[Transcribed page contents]
------------------------------------------------------------------------

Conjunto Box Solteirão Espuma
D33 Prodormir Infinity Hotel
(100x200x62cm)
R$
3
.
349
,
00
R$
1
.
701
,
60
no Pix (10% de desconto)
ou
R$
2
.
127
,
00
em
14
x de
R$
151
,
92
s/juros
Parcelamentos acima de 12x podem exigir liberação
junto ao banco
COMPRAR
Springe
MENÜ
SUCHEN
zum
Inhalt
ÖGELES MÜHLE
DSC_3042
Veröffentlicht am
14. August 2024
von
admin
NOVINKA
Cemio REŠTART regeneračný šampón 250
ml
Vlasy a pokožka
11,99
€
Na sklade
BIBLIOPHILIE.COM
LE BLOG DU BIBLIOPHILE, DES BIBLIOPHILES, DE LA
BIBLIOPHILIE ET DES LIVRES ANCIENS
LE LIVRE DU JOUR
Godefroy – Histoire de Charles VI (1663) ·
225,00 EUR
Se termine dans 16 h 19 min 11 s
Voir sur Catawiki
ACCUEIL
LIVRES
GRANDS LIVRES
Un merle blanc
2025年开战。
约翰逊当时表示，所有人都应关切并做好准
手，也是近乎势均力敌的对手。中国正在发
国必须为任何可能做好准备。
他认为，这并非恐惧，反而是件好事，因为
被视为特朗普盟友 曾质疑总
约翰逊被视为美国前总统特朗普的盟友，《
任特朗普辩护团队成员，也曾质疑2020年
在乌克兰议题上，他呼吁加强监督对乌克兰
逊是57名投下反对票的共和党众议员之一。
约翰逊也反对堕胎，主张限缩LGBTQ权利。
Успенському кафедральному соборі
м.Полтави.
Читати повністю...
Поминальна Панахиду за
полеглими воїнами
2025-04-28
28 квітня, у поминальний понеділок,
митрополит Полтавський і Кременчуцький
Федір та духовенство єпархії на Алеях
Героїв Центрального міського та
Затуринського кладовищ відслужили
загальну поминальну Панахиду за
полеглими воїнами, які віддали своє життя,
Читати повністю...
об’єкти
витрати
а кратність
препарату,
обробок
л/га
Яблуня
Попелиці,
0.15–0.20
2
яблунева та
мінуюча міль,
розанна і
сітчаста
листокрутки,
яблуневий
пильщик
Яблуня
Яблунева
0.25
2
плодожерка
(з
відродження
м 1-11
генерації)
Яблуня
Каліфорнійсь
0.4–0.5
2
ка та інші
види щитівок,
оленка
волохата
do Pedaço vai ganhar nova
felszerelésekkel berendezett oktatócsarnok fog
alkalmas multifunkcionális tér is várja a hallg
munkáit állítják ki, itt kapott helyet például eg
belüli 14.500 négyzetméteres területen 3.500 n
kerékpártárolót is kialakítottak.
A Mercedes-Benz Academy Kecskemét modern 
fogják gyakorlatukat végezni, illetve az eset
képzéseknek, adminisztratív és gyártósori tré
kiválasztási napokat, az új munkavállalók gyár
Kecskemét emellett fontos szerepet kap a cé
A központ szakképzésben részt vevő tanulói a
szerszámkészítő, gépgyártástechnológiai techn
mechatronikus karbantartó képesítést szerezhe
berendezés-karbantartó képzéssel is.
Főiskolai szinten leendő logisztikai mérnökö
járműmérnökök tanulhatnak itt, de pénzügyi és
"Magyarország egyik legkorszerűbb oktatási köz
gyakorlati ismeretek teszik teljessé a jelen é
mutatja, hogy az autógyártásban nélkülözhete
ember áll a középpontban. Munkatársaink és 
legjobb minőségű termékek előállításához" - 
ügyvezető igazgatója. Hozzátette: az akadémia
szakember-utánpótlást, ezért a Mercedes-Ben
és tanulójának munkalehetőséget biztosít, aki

------------------------------------------------------------------------

▸ Task objective: All lines of the records above that contain the word "BIBLIOPHILIE" are to be copied out.

▸ The answer:
BIBLIOPHILIE.COM
BIBLIOPHILIE ET DES LIVRES ANCIENS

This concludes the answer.